*** AVAILABLE RECORDS ***
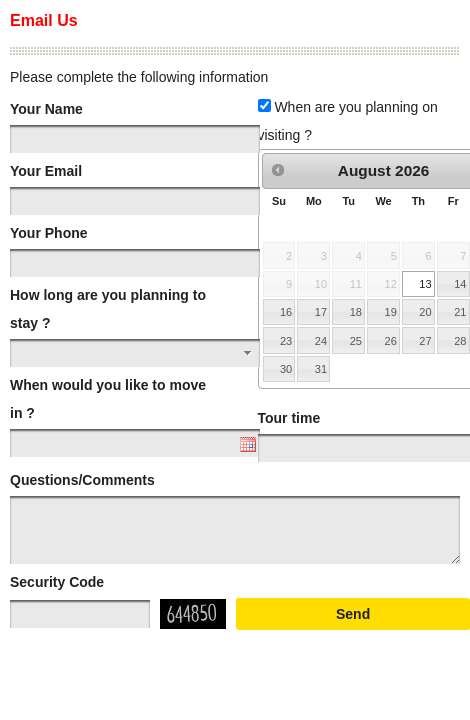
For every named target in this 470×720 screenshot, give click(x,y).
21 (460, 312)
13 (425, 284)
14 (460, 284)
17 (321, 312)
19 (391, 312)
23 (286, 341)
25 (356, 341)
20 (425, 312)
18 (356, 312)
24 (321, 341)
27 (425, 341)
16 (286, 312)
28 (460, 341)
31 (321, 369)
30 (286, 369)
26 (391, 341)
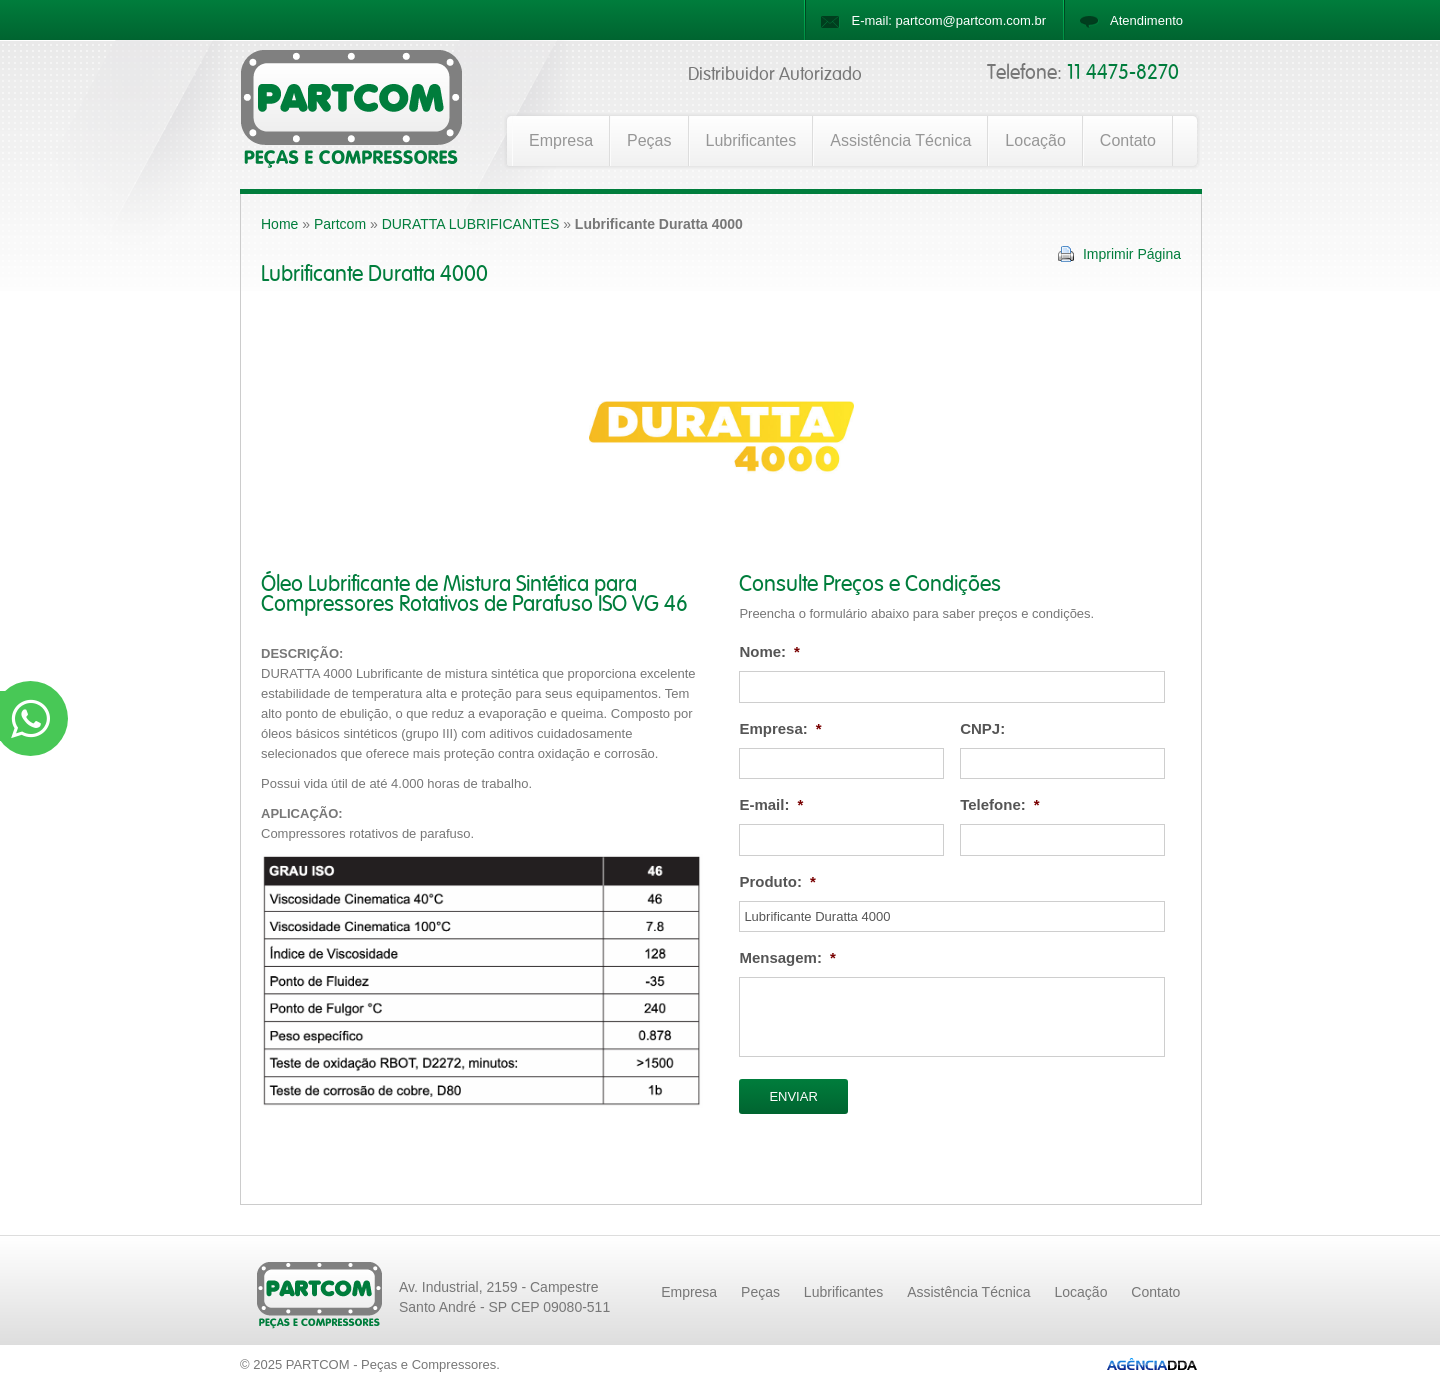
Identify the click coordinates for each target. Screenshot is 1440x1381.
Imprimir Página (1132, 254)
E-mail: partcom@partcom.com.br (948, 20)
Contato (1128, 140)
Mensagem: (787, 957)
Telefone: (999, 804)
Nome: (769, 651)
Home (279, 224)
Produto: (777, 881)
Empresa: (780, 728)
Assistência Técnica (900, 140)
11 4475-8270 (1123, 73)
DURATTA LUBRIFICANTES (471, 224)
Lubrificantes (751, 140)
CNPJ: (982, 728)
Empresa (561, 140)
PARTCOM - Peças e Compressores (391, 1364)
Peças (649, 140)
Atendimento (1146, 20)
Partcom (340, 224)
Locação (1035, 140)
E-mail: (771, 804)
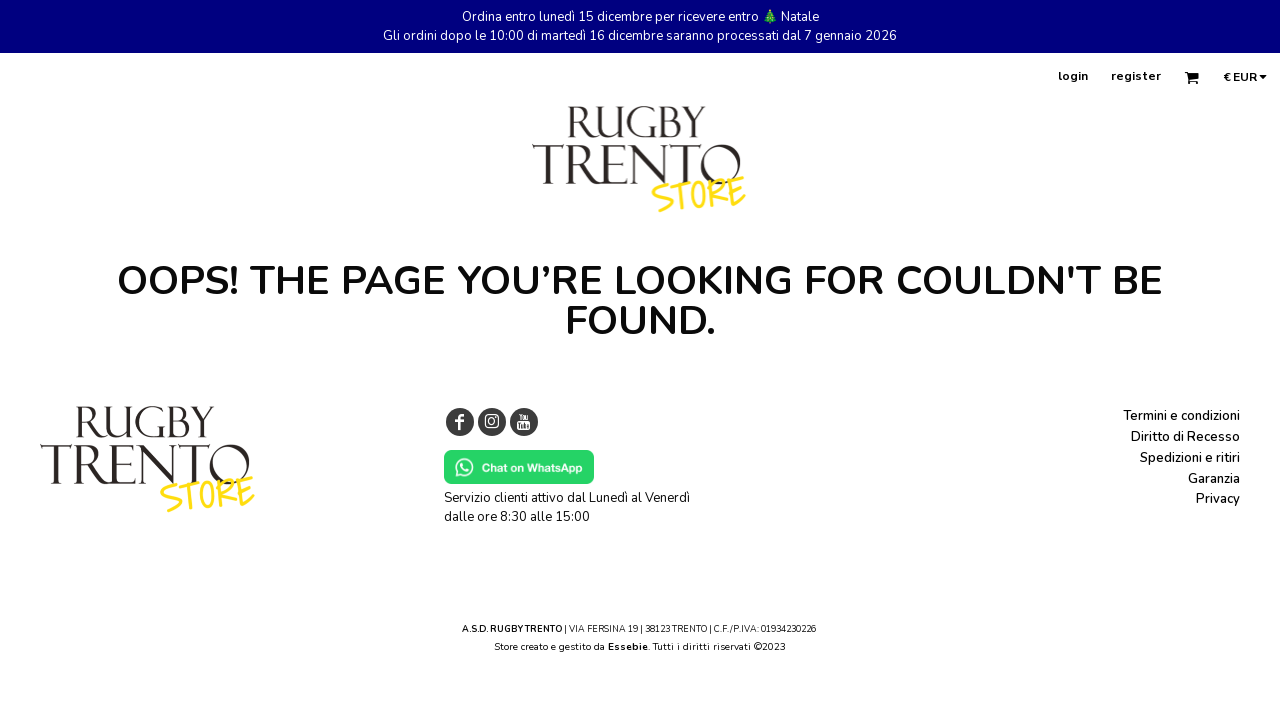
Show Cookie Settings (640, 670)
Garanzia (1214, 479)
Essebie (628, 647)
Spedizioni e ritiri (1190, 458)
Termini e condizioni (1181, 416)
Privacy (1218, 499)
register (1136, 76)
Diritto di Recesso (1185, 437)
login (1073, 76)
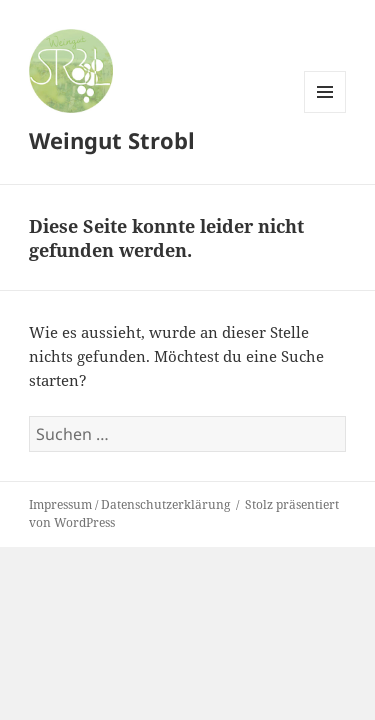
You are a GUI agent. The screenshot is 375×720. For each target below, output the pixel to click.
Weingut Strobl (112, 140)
*** End of AVAILABLE RECORDS ***
WHAT THE TASK REQUIRES ::
In the listing above, find every line with the word "Peças" and copy it out.

YOUR RESPONSE ::
PARTCOM - Peças e Compressores (391, 1364)
Peças (649, 140)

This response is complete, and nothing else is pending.